Chuligański wybryk w warszawskim metrze. Taka była prawdopodobna przyczyna wstrzymania ruchu podziemnej kolejki. Na kilku stacjach metra rozpylono dziś nieznaną substancję przypominającą zapach gazu.

W tej sprawie odbyło się specjale posiedzenie Zespołu Zarządzania Kryzysowego. Wzięła w nim między innymi udział Prezydent Warszawy Hanna Gronkiewicz -Waltz oraz przedstawiciele straży pożarnej, policji, metra i ZTM.

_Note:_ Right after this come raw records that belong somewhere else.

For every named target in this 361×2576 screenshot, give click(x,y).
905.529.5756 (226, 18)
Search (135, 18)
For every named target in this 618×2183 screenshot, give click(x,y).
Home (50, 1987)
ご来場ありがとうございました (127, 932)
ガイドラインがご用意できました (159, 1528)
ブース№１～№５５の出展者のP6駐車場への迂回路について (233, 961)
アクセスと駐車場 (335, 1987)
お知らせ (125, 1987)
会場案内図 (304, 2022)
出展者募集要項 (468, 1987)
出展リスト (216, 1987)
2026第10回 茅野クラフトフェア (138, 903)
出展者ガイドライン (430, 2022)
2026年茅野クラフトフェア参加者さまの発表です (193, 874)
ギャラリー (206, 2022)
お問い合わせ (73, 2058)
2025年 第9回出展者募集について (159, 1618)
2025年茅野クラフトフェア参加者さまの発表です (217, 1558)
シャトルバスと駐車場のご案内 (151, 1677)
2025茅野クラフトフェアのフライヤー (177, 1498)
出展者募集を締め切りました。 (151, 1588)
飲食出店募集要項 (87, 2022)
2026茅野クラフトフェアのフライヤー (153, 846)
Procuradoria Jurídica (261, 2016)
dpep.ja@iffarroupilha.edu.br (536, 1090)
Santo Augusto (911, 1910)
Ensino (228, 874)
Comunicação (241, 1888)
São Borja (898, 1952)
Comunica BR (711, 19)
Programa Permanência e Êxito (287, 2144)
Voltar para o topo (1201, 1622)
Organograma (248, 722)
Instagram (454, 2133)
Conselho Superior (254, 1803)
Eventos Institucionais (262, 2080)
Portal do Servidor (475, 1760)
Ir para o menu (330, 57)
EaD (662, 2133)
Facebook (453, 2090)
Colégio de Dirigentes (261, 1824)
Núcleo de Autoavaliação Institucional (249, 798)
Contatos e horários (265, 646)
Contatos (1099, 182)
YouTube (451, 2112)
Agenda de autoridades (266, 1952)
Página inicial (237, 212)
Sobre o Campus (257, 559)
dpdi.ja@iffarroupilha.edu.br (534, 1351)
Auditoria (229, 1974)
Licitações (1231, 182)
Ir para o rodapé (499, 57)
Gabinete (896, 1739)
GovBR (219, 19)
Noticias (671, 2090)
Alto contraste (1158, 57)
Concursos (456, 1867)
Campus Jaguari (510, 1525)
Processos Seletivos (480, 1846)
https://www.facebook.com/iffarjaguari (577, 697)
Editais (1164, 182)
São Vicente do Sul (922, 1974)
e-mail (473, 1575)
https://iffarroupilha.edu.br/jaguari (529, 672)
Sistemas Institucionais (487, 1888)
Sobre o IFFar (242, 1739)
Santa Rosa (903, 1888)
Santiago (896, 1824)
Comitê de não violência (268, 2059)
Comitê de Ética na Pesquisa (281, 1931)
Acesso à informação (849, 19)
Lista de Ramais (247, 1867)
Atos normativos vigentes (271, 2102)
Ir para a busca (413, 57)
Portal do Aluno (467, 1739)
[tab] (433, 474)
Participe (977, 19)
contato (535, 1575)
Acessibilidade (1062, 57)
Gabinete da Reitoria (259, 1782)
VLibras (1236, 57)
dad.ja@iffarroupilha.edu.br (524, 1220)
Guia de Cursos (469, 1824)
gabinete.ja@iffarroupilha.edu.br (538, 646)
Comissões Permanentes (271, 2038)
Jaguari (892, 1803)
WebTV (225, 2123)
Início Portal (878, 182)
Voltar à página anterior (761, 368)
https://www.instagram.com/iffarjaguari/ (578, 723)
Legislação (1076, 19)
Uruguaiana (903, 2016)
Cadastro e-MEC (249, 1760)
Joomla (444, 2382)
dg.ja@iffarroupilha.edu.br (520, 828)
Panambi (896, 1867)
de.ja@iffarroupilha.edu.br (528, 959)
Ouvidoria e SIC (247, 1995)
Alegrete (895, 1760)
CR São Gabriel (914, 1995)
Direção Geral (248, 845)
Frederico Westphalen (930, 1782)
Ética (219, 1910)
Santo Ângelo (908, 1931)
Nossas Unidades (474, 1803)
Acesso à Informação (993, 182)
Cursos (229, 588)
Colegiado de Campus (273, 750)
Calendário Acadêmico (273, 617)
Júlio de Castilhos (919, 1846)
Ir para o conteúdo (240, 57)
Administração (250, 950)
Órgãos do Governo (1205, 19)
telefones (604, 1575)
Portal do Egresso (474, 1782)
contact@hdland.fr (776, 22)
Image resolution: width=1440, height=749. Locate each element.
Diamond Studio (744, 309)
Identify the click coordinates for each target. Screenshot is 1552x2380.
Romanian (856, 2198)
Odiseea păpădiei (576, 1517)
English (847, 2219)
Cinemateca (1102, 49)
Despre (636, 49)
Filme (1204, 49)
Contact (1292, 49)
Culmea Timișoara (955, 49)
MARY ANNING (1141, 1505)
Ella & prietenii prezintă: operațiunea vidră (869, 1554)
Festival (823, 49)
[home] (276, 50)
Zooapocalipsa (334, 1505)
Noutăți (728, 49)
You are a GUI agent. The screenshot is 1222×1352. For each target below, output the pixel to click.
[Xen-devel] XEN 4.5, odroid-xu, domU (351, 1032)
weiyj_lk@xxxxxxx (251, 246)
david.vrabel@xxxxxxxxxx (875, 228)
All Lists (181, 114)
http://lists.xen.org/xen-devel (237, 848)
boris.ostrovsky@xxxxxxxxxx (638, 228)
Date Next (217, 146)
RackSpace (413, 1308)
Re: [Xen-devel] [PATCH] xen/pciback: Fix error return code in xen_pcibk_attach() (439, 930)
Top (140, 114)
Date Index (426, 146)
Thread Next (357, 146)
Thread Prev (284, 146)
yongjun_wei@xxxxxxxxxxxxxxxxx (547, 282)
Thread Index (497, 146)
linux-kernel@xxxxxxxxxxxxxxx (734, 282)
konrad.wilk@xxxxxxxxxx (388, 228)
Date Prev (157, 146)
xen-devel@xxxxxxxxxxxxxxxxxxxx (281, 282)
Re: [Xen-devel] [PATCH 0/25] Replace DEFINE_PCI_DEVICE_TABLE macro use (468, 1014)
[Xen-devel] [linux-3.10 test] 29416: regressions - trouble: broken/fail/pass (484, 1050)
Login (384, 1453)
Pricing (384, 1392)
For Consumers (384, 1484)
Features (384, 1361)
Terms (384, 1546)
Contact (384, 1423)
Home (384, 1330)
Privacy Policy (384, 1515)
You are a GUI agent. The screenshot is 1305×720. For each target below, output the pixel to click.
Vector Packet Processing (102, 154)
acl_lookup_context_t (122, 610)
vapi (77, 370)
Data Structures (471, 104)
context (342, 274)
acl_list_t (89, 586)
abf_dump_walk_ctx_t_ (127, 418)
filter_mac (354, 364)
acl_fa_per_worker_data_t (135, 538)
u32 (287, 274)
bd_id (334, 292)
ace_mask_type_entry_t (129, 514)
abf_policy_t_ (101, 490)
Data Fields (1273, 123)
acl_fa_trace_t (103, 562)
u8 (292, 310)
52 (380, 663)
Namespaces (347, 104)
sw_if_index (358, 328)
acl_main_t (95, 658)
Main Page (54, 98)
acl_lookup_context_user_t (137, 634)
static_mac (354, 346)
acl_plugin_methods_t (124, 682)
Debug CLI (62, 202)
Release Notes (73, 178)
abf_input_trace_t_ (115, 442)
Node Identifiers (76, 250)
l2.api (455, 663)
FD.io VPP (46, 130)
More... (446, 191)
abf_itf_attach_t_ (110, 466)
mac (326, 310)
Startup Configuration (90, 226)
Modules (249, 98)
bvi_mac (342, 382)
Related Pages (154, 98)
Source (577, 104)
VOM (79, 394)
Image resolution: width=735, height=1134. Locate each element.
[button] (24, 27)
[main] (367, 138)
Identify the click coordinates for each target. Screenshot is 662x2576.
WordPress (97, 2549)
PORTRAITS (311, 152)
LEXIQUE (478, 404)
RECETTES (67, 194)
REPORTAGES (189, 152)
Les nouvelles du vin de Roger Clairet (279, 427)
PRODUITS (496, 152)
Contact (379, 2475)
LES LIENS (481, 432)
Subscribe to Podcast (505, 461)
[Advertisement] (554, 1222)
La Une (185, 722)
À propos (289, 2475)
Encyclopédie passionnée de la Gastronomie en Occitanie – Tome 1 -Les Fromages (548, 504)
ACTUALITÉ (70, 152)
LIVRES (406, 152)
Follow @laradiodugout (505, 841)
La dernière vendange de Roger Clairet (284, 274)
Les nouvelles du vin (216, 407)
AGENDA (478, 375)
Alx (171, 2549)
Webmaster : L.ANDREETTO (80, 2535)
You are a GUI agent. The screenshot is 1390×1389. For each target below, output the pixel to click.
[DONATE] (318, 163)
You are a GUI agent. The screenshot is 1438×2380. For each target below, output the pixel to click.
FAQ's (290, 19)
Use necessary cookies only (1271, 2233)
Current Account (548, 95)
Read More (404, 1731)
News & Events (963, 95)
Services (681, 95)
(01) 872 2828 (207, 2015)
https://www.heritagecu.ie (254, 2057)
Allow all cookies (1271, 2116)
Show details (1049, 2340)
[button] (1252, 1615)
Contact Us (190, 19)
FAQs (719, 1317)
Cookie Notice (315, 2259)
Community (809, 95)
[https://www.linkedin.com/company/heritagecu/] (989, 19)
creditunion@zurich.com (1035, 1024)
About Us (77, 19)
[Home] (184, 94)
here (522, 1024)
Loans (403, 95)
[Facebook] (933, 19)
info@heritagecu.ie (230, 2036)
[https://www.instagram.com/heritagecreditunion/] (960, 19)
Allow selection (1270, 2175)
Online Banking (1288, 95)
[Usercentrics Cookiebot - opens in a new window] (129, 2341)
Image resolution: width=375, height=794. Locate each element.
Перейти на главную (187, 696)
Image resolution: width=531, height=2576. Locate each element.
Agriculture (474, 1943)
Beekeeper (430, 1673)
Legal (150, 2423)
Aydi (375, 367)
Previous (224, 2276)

Po raz pierwszy zapach był wyczuwalny na stacji Świętokrzyska i Centrum około godziny 11.00. Zgodnie z procedurami bezpieczeństwa, wstrzymano ruch pociągów, ewakuowano pasażerów i zamknięto perony. Później zapach pojawił się na kilku innych stacjach.

Jak informuje Urząd Miasta, mierniki straży pożarnej oraz służb gazowniczych nie wykazały w powietrzu żadnych szkodliwych substancji. Ruch podziemnej kolejki wznowiono po 14.00. .
Policja zabezpieczyła zapis z monitoringu. Wstępna jego analiza wykazała, że było to działanie celowe, a nie awaria czy wypadek.

Służby informują, że w przypadku wykrycia sprawcy tego chuligańskiego wybryku sprawca zostanie obciążony kosztami akcji przeprowadzonej przez służby i jednostki miejskie.